Alpine touring skis have evolved dramatically as more and more users flock to the backcountry. With the added number of skiers riding, we are bound to see more specific equipment. This is good news for us long-time AT-ers; we’ve figured out what works for us and can recognize a winner when we see one.
Five years ago a 90mm waisted touring ski was considered wide. It had a traditional camber construction and advanced technique to ride in powder was required. Wanting a wider plank required you to use a downhill ski, resulting an extra three pounds or more on to your feet. There is no debating that a wider ski with an early rise tip has changed the landscape of skiing. It has had a great impact on the touring ski as we seek the holy trinity of ski touring skis in coastal BC: Control, Weight and Width. It is a balance that each of us seek to find for our own style and terrain.
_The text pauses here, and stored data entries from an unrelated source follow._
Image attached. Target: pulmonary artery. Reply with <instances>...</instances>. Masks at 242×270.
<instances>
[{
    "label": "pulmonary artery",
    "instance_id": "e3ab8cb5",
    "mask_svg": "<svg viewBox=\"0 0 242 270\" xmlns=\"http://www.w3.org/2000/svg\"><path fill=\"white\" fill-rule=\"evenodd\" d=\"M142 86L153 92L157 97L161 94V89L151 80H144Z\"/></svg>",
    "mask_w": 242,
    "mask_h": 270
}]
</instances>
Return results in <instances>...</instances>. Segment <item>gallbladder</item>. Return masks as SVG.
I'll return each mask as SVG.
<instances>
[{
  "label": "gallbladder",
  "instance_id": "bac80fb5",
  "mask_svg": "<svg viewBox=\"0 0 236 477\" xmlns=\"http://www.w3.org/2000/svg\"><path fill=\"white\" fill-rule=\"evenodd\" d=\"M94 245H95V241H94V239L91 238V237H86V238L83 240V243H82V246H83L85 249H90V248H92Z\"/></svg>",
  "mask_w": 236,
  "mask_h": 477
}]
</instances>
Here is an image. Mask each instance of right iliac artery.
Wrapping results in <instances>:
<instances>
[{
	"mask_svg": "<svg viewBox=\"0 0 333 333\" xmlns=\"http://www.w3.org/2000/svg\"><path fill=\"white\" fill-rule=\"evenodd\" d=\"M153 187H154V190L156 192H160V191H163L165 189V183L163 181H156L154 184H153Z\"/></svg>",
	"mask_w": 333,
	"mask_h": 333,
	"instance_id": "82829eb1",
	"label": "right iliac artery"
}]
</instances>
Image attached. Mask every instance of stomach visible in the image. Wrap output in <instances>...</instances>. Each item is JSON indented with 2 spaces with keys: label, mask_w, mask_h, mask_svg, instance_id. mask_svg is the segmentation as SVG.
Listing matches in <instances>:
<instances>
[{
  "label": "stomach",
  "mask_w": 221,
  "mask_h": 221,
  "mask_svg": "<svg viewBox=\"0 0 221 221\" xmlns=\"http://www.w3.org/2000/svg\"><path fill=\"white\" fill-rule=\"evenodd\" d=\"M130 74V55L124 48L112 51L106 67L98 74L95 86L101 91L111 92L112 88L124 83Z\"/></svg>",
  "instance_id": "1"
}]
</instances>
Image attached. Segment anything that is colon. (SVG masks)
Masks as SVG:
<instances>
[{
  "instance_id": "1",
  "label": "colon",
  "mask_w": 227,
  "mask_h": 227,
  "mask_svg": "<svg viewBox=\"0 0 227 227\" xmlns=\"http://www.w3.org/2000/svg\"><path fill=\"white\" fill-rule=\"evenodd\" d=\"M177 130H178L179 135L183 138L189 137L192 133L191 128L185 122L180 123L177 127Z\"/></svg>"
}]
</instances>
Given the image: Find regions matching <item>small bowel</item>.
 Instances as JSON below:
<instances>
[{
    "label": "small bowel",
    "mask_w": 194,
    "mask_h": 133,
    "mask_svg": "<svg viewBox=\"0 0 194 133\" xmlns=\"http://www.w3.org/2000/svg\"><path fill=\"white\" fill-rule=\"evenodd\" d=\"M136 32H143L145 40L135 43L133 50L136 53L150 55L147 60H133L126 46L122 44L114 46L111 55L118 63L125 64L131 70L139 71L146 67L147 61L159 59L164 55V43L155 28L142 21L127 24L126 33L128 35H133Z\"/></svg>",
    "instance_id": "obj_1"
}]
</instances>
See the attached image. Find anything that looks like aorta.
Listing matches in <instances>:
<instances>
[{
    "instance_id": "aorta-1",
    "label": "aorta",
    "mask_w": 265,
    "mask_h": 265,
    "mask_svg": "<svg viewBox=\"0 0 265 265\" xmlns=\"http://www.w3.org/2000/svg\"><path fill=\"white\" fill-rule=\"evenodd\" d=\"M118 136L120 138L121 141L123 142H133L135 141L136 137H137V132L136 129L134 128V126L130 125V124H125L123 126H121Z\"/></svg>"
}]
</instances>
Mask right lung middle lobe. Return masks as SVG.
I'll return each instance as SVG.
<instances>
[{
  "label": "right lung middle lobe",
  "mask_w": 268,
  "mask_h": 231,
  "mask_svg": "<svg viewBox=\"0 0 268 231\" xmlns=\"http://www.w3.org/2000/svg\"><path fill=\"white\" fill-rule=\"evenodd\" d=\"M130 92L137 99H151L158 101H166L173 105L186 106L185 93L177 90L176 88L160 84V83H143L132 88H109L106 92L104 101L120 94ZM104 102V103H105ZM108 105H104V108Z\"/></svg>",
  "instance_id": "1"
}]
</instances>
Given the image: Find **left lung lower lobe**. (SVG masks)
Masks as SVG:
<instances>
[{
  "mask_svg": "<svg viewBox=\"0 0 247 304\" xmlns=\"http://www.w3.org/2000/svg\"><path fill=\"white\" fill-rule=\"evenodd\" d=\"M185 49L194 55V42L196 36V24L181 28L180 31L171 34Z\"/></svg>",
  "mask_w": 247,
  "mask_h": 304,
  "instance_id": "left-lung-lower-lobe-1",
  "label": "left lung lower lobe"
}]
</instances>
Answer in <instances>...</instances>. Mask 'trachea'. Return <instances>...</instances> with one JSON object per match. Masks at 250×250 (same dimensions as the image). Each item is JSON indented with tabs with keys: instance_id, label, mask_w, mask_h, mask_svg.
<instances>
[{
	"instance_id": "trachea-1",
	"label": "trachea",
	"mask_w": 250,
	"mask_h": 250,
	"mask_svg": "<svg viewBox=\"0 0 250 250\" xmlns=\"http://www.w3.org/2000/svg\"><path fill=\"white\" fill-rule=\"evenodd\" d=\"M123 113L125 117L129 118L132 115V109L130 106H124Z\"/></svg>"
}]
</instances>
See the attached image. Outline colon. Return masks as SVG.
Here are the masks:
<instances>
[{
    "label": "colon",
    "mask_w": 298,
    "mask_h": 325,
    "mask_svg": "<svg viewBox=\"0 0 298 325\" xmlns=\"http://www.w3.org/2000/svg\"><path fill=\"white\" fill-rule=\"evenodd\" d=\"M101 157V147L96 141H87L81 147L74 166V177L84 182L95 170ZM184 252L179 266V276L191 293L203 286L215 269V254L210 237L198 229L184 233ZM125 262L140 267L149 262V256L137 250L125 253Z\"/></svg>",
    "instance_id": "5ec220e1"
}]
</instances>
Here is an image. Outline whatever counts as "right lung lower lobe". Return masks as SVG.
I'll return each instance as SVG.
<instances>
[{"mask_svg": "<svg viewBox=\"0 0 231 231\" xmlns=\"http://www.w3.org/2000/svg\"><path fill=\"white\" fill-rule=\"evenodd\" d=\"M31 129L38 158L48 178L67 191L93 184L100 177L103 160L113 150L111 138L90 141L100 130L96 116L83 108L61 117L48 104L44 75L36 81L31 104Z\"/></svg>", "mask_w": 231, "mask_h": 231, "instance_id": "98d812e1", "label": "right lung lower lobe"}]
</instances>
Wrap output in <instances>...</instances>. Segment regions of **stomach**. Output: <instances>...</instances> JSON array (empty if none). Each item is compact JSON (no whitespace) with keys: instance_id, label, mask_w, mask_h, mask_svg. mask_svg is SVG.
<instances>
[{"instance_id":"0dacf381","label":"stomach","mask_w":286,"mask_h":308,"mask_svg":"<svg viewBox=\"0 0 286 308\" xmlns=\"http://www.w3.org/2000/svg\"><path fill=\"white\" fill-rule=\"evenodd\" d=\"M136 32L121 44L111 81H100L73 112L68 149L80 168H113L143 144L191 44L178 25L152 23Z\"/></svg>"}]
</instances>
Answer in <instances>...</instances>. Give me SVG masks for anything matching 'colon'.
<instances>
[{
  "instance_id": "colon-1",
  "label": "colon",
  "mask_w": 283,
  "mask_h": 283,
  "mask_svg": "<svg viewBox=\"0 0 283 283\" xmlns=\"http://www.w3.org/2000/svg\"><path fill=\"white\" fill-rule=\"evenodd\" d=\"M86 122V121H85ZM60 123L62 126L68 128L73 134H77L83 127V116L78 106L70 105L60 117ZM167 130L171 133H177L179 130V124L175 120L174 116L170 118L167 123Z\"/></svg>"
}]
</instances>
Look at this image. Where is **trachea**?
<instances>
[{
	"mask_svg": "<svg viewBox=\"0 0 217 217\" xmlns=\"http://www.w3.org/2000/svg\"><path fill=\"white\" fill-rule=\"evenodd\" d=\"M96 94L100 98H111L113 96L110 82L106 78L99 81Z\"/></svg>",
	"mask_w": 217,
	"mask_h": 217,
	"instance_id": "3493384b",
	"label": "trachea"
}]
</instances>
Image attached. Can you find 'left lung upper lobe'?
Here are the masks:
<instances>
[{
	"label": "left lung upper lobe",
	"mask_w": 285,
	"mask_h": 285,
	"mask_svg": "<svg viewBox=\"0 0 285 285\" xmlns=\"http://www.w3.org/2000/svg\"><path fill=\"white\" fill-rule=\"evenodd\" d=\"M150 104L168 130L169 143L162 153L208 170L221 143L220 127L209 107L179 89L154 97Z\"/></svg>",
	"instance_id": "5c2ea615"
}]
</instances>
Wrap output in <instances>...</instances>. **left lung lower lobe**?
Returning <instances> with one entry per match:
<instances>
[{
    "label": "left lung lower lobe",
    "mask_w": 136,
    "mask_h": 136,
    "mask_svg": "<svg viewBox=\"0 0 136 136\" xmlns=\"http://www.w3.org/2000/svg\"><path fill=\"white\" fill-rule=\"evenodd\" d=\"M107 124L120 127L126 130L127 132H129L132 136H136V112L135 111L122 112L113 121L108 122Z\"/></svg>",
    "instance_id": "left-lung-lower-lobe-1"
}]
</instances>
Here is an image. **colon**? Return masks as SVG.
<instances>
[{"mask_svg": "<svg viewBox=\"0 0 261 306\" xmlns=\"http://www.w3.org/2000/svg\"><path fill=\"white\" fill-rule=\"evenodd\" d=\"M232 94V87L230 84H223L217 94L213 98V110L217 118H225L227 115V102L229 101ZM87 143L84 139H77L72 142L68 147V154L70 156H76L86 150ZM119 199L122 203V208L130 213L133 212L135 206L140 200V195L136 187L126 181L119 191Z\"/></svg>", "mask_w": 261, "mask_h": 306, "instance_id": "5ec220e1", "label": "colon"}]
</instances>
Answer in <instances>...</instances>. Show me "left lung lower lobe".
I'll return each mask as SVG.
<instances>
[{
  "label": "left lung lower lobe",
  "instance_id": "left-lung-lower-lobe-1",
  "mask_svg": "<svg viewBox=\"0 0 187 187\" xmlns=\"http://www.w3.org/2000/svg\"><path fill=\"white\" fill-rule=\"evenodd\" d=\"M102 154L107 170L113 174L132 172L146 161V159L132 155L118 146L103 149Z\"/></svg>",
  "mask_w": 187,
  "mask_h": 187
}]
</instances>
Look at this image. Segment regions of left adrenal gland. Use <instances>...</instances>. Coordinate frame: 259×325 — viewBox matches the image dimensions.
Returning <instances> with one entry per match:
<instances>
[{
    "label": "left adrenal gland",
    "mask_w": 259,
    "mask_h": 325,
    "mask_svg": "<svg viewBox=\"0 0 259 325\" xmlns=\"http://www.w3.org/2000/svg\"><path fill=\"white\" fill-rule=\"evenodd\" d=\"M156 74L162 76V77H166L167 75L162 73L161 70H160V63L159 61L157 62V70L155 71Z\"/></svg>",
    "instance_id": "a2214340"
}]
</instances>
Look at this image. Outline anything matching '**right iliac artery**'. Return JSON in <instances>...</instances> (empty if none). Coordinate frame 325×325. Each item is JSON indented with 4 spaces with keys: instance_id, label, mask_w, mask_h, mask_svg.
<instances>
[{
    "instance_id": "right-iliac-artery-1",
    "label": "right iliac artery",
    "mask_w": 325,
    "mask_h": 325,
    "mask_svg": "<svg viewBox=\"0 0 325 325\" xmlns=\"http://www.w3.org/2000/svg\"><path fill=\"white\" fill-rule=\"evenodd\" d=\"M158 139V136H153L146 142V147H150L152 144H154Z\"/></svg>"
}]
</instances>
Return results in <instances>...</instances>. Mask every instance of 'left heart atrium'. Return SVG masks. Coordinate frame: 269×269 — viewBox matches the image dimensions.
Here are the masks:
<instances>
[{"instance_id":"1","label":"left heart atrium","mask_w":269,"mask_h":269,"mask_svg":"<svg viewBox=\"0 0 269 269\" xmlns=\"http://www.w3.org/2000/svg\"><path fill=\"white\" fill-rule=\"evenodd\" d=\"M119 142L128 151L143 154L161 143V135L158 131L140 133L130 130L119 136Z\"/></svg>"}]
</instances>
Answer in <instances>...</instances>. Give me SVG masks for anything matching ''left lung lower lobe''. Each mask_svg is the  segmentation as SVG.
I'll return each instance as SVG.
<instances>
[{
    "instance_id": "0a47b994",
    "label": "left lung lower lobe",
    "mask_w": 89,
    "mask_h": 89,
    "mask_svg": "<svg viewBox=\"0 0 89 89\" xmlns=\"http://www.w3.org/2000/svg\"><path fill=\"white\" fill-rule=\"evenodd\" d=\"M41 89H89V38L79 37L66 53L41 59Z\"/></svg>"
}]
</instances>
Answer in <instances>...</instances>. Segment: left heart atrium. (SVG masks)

The decision of what ski fits that bill is mostly personal preference but the decision criteria is very similar.
I have tried a lot of different skis over the years but I have always been partial to G3 with the thought that a ski designed in my backyard will likely perform well in the conditions I see on a regular basis. Having skied the Highball, Manhattan, Infidel, and Saint, a point of reference to compare the District is well formed.
Control is not only a downhill function. The wider the ski the harder it is to keep straight on an icy skin track. Therefore a balance between the uphill capability of a ski and its downhill prowess (when it comes to width) is required. The District though slightly wider than my last year’s ski (Manhattan) feels no different uphill. The change comes on the control of the ski on the down. The ski is very stable in deep powder but powers through crud and chopped powder in the resort. This is largely due to the increased tip rise over previous G3 iterations. I was surprised at the performance on groomed slopes and the ability of the ski to hold an edge. This is often a challenge of wider planks with larger side cut radius’ as they often cannot make effective short, sharp turns on groomed terrain.
The District excels in deeper snow. Which is not surprising considering its 112mm width underfoot. The wider platform helps float on top of the snow rather than plummet below, which helps to maintain a balanced and aggressive position. This does make it harder to blast snow into your face if you are into that sort of thing. However the slightly upturned tail does help compensate for our bad technique when you get into the back seat and helps complete the turn regardless.
Width and overall size of the ski make a difference on the ability to hover and float in all conditions. With blower powder conditions, a supportive base isn’t as critical to stay on top of the snow. Wet and heavy coastal snow (which I ride most often), means the deeper you go, often the harder it is to turn requiring more leg lift. Also, the wider the ski, the more difficult it is to side-hill on the skin track. Ask any splitboarder how they like an icy traverse using their extremely wide planks. The same can be said about a touring ski that is too wide. The District finds that balance of width for flotation but it right on the cusp of control for traversing. Any wider and you might notice some degradation in side-hill performance.
Sitting at a little of 8lbs for the pair, The District isn’t a pig but it isn’t the lightest ski in its class on the market. With the never ending race for the lightest ski, there is something to be said about a ski with a some feeling of stability derived from weight. When paired with a tech compatible binding, the District can become your everything-you-need ski. The ski weight is reasonable without resorting to exotic carbon materials, keeping the price in line with any mainstream manufacturer.
The District is stiff, noticeably stiffer than the Manhattan which was one of the best G3 skis ever. This could present a problem to those which love making short and snappy turns. When the throttle is punched, both on or off piste, the stiffness creates a ski that is both responsive and confidence inspiring. Modern skis with generous amounts of tip and tail rocker can feel like they fold when weighted heavily such as in a full drift in deep snow. So the added stiffness is a welcomed feature to allow sensitive and confident drifting in and out of turns. (If only to get that snow up in your face!)
It wasn’t until I went back to riding the Manhattan that I realized how much the District had helped my skiing. To qualify that, the Manhattan was a game changer for me these last two years and I wanted to go back and give its due. One run was all I needed to realize that they would now be my rock skis. Who would have thought 4mm would make that much difference. As it turns out, adding that 4mm with lots of tip and tail rocker on a stiff platform, makes for a Ferrari that loves to be driven. So with many options out in the market, give the District a look because it is most definitely in the league with the big boys.